— Instructions for the task —
Take the entries that follow and return exactly the lines from the one holding "feedback rod. This" through the one holding "performance and meets", both included. Nothing else is needed.

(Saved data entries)
((

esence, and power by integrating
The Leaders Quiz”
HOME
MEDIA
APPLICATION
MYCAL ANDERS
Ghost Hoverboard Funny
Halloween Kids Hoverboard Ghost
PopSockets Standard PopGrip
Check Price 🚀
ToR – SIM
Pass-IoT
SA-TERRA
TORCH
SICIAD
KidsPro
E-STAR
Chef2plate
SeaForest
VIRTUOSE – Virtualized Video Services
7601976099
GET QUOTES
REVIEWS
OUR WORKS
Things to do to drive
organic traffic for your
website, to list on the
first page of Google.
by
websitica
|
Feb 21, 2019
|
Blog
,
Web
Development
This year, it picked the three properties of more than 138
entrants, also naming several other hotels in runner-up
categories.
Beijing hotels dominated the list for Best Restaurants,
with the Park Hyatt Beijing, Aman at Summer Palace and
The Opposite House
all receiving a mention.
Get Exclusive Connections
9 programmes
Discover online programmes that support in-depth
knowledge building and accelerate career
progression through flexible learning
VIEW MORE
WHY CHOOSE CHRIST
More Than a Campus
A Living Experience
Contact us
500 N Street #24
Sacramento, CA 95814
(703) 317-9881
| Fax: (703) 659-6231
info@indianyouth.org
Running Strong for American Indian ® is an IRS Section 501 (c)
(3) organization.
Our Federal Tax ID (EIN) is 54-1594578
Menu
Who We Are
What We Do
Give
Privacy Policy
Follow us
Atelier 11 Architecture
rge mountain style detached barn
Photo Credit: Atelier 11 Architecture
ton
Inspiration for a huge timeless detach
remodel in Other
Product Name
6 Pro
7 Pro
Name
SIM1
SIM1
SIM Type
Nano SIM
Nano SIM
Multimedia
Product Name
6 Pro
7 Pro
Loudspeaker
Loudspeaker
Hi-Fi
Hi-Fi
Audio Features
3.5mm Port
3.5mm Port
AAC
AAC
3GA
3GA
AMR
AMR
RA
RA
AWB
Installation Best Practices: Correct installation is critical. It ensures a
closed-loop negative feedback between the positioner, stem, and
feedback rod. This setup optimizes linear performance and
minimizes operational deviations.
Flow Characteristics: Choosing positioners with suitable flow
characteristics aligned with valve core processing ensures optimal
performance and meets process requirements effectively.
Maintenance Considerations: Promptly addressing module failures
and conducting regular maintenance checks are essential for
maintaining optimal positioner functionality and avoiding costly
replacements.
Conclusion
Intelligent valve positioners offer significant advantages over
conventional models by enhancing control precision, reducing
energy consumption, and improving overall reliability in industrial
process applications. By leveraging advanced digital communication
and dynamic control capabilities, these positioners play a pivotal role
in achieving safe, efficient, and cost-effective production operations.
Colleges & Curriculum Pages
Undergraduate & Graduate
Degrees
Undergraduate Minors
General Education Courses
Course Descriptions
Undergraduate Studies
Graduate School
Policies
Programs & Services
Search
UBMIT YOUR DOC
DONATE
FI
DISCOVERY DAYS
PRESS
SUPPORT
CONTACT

))
((

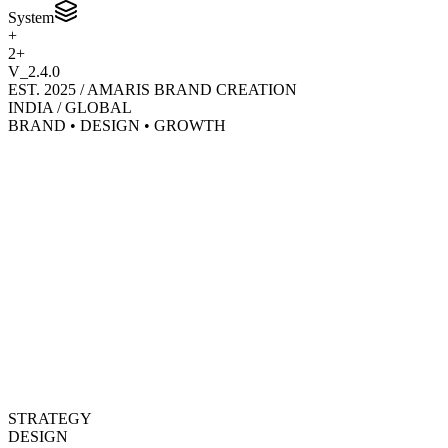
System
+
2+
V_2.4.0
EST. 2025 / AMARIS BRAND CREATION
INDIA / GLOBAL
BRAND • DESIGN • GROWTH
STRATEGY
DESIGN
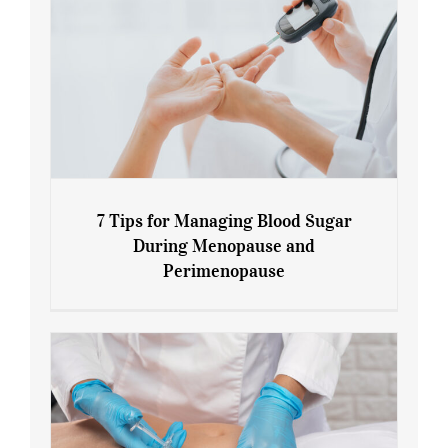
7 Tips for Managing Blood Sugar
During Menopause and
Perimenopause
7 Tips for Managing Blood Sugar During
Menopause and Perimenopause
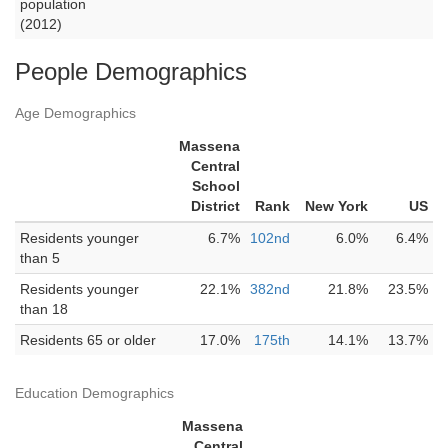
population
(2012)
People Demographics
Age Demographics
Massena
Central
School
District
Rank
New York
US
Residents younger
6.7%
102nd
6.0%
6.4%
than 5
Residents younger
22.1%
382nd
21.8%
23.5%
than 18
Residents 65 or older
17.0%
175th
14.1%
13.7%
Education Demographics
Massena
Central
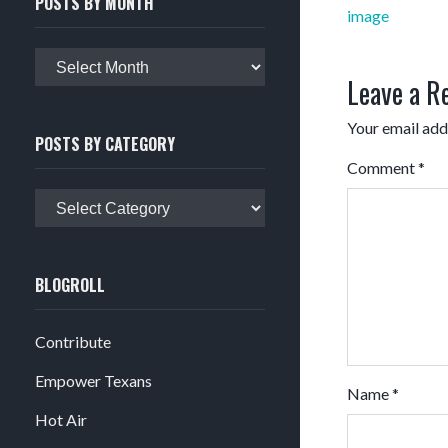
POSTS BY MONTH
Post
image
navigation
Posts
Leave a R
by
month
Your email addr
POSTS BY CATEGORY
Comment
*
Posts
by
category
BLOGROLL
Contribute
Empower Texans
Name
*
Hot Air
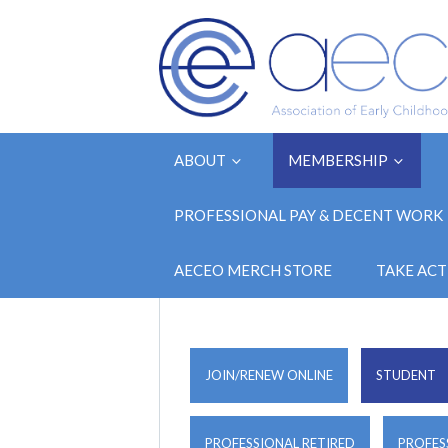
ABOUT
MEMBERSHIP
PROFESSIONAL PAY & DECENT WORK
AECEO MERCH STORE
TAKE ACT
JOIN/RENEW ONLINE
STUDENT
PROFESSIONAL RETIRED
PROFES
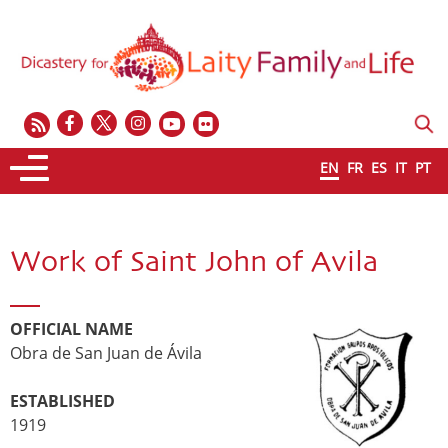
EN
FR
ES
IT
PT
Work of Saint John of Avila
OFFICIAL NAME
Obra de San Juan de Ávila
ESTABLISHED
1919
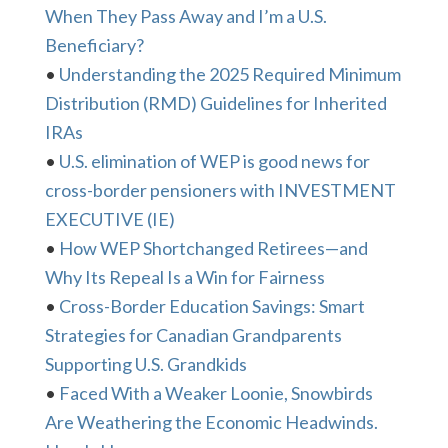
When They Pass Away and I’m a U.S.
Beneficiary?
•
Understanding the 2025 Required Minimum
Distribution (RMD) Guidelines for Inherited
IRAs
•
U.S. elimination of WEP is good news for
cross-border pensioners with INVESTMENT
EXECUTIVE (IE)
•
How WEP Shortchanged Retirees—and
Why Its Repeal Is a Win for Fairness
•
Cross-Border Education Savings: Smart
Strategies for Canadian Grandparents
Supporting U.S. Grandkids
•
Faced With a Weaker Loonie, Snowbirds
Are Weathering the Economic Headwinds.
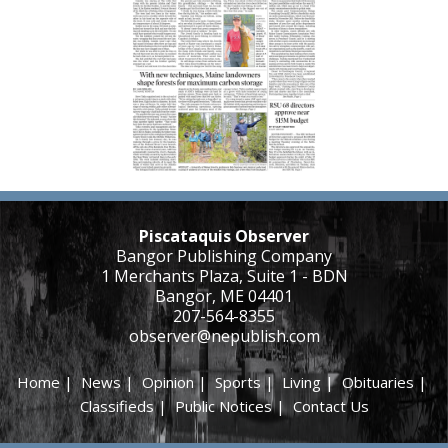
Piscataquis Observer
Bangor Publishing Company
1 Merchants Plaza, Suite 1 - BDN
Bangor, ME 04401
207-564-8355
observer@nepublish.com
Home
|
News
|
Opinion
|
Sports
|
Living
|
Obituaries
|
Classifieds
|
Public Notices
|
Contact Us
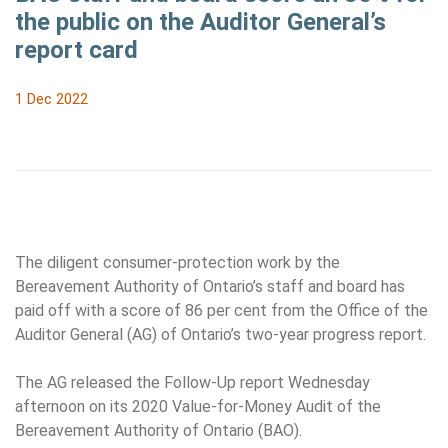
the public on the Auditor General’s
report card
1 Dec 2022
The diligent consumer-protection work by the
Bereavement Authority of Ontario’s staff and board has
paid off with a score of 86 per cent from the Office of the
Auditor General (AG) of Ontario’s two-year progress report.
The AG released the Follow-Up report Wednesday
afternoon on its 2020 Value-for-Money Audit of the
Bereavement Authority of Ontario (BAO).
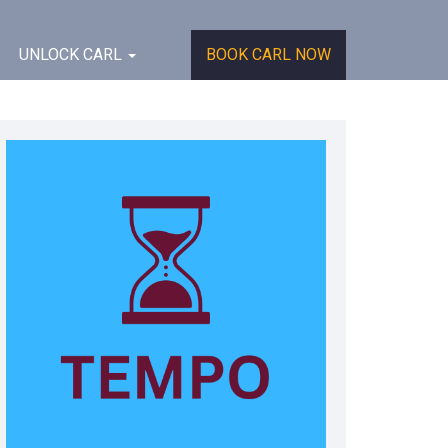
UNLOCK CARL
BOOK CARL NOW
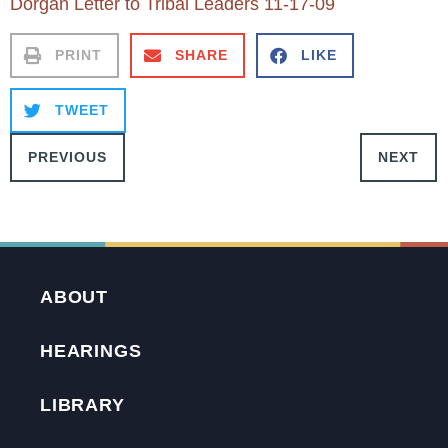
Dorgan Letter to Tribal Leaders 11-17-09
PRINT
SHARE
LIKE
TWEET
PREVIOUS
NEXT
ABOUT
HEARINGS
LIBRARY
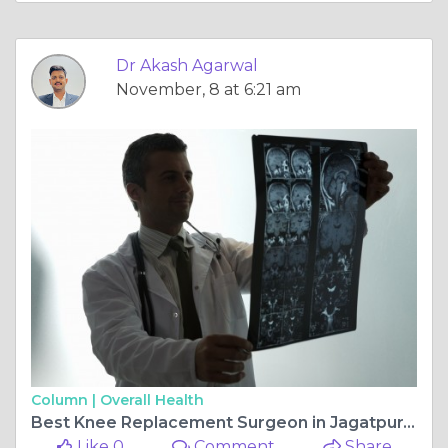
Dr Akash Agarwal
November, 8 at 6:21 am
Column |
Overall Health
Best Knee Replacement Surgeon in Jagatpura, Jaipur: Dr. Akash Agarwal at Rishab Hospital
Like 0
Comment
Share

))

— Your response —
feedback rod. This setup optimizes linear performance and
minimizes operational deviations.
Flow Characteristics: Choosing positioners with suitable flow
characteristics aligned with valve core processing ensures optimal
performance and meets process requirements effectively.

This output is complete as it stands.